PROBLEM STATEMENT -
Search the material below for lines containing the string "Single", and copy every one you find.

TASK INPUT -
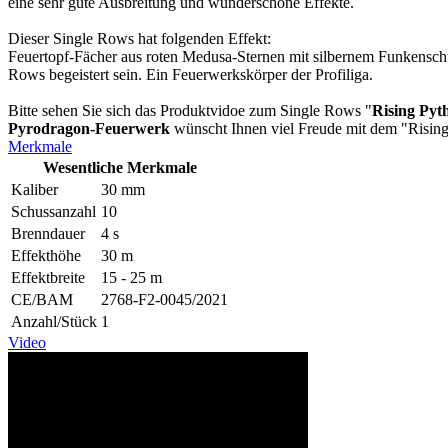
eine sehr gute Ausbreitung und wunderschöne Effekte.
Dieser Single Rows hat folgenden Effekt:
Feuertopf-Fächer aus roten Medusa-Sternen mit silbernem Funkensc
Rows begeistert sein. Ein Feuerwerkskörper der Profiliga.
Bitte sehen Sie sich das Produktvidoe zum Single Rows "
Rising Pyt
Pyrodragon-Feuerwerk
wünscht Ihnen viel Freude mit dem "Risin
Merkmale
Wesentliche Merkmale
Kaliber
30 mm
Schussanzahl
10
Brenndauer
4 s
Effekthöhe
30 m
Effektbreite
15 - 25 m
CE/BAM
2768-F2-0045/2021
Anzahl/Stück
1
Video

WRITTEN ANSWER -
Dieser Single Rows hat folgenden Effekt:
Bitte sehen Sie sich das Produktvidoe zum Single Rows "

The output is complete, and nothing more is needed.